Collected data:

========

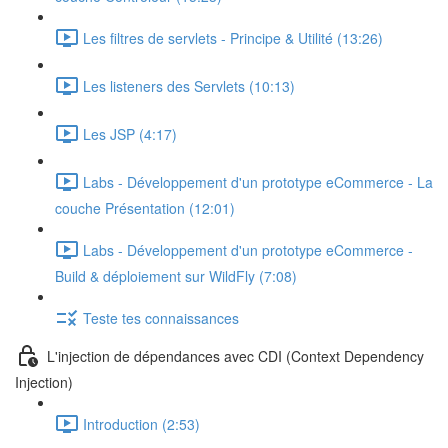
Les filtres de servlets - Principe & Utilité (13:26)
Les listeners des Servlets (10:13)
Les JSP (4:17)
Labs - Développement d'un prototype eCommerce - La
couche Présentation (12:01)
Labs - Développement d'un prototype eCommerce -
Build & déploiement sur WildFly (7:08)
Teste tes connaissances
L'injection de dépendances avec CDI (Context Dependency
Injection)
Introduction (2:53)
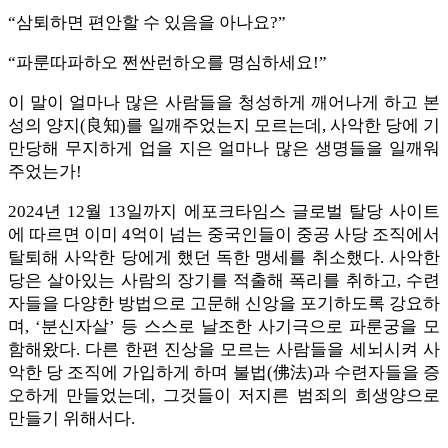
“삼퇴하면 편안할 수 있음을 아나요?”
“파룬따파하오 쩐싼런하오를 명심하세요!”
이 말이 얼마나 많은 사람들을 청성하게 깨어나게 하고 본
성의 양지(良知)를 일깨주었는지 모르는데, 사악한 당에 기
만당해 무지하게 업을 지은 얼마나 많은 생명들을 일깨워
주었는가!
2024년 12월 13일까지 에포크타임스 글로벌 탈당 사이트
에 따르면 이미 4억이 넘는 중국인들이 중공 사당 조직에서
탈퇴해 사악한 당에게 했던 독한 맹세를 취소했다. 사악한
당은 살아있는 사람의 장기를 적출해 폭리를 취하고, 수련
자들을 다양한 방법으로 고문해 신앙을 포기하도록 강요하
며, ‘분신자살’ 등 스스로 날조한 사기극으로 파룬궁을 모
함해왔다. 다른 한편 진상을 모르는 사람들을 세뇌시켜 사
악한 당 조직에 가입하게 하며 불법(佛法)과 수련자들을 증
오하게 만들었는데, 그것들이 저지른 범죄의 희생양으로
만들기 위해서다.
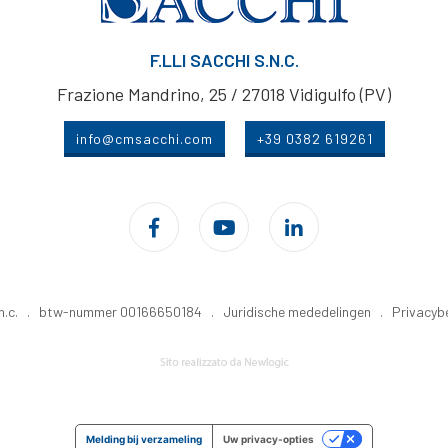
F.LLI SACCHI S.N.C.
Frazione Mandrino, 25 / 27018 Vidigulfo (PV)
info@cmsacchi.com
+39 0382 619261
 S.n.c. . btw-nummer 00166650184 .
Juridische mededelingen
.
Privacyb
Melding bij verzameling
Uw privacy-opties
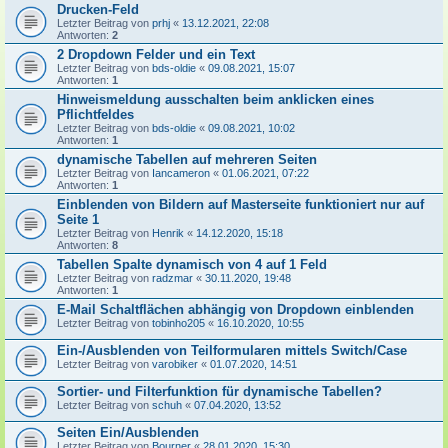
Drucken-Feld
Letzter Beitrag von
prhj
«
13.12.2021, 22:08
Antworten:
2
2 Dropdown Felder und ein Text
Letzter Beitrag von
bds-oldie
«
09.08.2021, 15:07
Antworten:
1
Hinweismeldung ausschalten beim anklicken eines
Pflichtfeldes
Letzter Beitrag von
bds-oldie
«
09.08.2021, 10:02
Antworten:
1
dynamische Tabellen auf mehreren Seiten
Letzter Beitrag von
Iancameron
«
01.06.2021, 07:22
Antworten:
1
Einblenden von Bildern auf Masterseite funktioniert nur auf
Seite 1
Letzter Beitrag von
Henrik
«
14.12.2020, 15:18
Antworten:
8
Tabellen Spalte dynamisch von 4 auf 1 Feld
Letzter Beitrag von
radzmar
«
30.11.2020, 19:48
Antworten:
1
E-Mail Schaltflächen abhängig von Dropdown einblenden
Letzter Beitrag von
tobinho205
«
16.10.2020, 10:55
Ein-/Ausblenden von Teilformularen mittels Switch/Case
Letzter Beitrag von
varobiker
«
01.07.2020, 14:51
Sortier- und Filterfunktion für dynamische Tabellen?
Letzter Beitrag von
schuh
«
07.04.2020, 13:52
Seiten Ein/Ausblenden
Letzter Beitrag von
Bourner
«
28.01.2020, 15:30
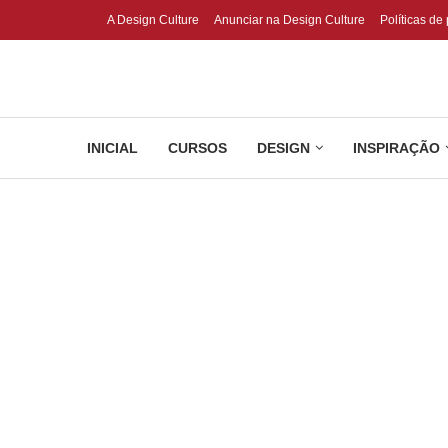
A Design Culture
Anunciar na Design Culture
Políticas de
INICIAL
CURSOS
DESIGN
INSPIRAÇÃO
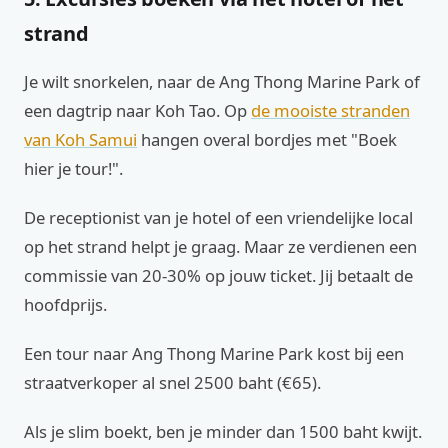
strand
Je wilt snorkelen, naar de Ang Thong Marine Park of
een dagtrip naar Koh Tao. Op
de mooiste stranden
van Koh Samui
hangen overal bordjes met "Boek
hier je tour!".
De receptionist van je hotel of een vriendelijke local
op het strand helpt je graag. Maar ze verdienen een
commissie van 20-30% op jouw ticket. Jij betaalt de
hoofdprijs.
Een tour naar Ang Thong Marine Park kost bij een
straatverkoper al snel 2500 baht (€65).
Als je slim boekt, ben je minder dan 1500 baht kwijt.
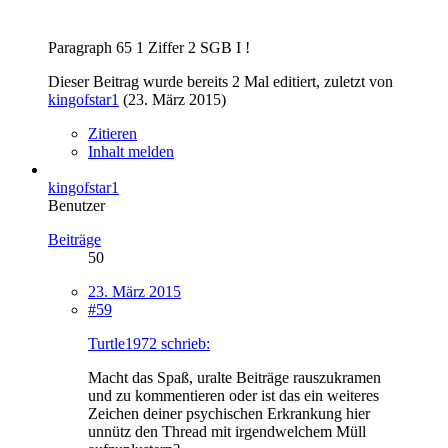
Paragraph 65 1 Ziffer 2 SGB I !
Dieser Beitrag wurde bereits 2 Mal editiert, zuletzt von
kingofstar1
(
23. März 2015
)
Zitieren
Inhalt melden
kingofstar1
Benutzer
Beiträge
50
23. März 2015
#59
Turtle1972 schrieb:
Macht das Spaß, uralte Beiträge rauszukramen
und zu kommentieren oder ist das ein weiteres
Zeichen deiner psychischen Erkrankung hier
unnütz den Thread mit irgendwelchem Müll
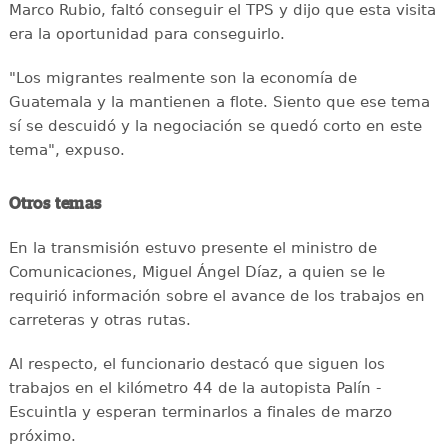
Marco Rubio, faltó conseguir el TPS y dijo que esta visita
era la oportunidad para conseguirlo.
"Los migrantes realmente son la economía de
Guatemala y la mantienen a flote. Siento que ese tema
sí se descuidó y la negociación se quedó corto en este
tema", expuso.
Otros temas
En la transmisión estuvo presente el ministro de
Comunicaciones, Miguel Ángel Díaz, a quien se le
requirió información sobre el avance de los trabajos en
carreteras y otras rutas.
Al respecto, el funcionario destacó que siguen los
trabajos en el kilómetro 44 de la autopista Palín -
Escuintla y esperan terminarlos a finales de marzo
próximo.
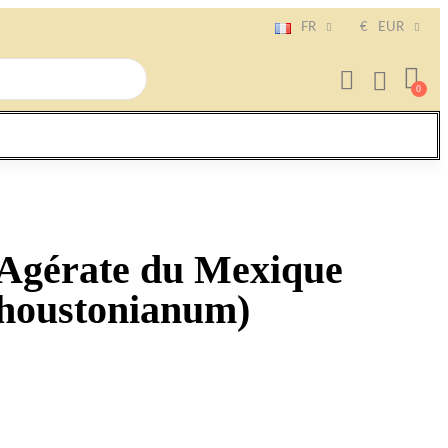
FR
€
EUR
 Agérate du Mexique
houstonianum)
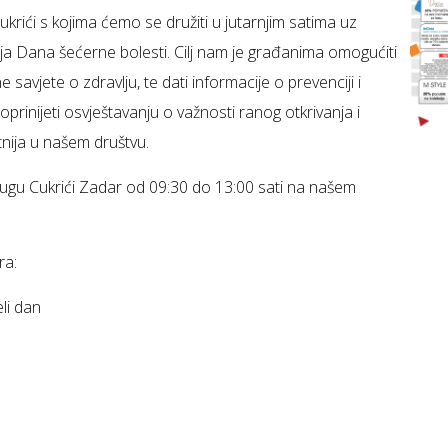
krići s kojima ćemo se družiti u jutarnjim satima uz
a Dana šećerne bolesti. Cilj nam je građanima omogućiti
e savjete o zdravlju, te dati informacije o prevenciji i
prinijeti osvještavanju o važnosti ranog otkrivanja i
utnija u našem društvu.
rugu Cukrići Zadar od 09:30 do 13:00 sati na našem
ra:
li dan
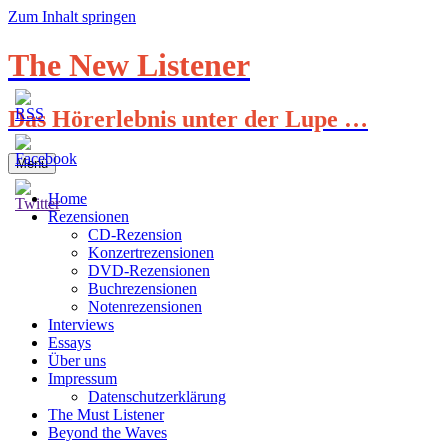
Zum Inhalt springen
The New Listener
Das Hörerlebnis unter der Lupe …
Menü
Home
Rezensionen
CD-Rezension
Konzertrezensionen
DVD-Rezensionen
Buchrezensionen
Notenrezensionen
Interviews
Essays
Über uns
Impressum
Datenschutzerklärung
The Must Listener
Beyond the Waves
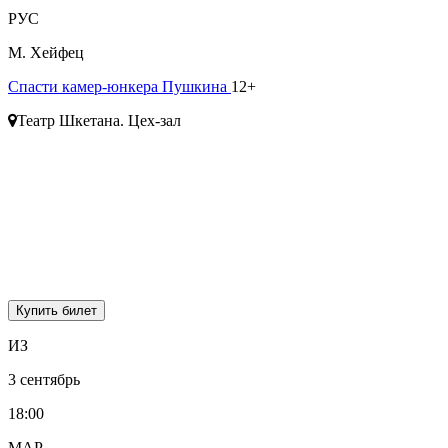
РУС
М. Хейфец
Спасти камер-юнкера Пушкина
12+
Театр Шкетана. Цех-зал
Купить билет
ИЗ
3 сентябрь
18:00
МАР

========

● **TASK INSTRUCTIONS**
Where a line of the data contains "tour", copy that line.

● **COMPLETED TASK**
hier je tour!".
Een tour naar Ang Thong Marine Park kost bij een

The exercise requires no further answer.